#### [REQUIRED ACTION]
Copy out all lines in the data below containing the string "votre".

#### [DATASET]

*** Block opens ***

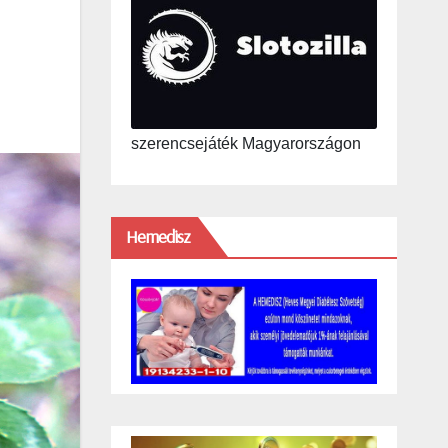
szerencsejáték Magyarországon
Hemedisz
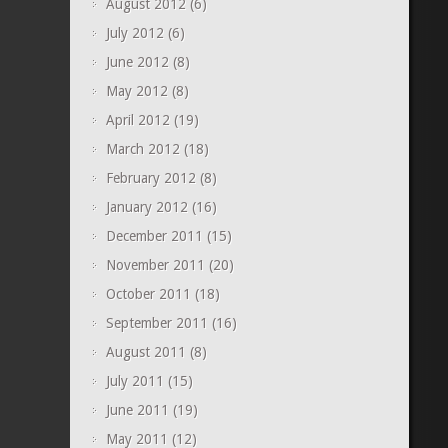
August 2012
(6)
July 2012
(6)
June 2012
(8)
May 2012
(8)
April 2012
(19)
March 2012
(18)
February 2012
(8)
January 2012
(16)
December 2011
(15)
November 2011
(20)
October 2011
(18)
September 2011
(16)
August 2011
(8)
July 2011
(15)
June 2011
(19)
May 2011
(12)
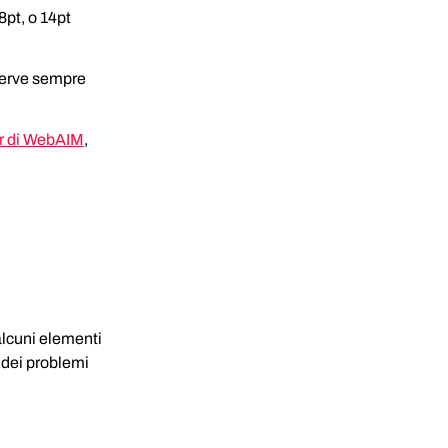
8pt, o 14pt 
serve sempre 
r di WebAIM
, 
 alcuni elementi 
 dei problemi 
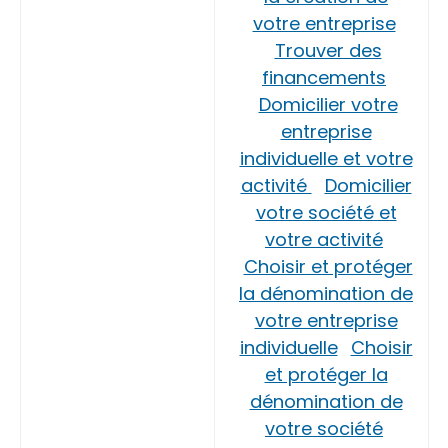
votre entreprise
Trouver des
financements
Domicilier votre
entreprise
individuelle et votre
activité
Domicilier
votre société et
votre activité
Choisir et protéger
la dénomination de
votre entreprise
individuelle
Choisir
et protéger la
dénomination de
votre société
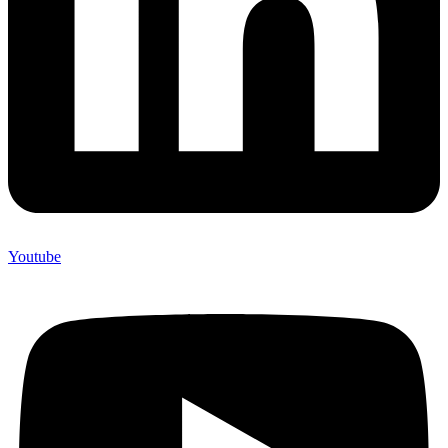
Youtube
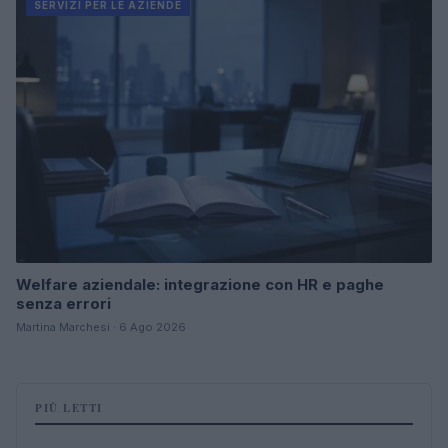
SERVIZI PER LE AZIENDE
Welfare aziendale: integrazione con HR e paghe
senza errori
Martina Marchesi · 6 Ago 2026
PIÙ LETTI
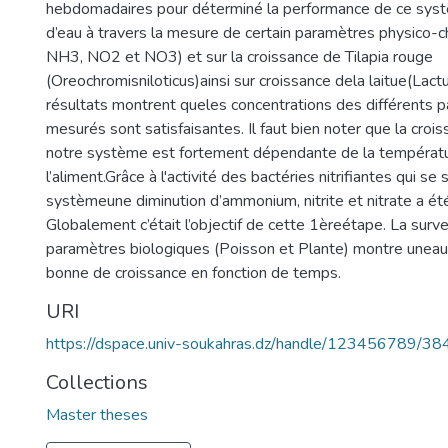
hebdomadaires pour déterminé la performance de ce systè
d’eau à travers la mesure de certain paramètres physico-c
NH3, NO2 et NO3) et sur la croissance de Tilapia rouge
(Oreochromisniloticus)ainsi sur croissance dela laitue(Lact
résultats montrent queles concentrations des différents 
mesurés sont satisfaisantes. Il faut bien noter que la croi
notre système est fortement dépendante de la températ
l’aliment.Grâce à l'activité des bactéries nitrifiantes qui se 
systèmeune diminution d’ammonium, nitrite et nitrate a ét
Globalement c’était l’objectif de cette 1èreétape. La surve
paramètres biologiques (Poisson et Plante) montre unea
bonne de croissance en fonction de temps.
URI
https://dspace.univ-soukahras.dz/handle/123456789/38
Collections
Master theses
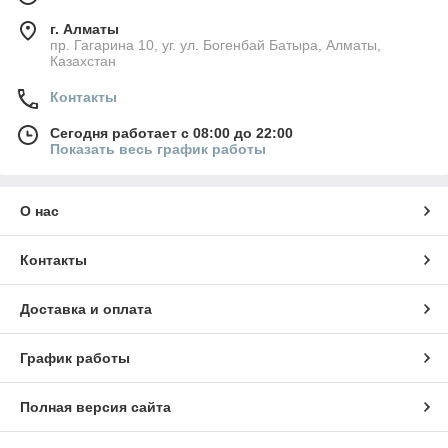
г. Алматы
пр. Гагарина 10, уг. ул. Богенбай Батыра, Алматы,
Казахстан
Контакты
Сегодня работает с 08:00 до 22:00
Показать весь график работы
О нас
Контакты
Доставка и оплата
График работы
Полная версия сайта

*** Block closes ***

#### [PROBLEM SOLUTION]
votre entreprise
Domicilier votre
individuelle et votre
votre société et
votre activité
votre entreprise
votre société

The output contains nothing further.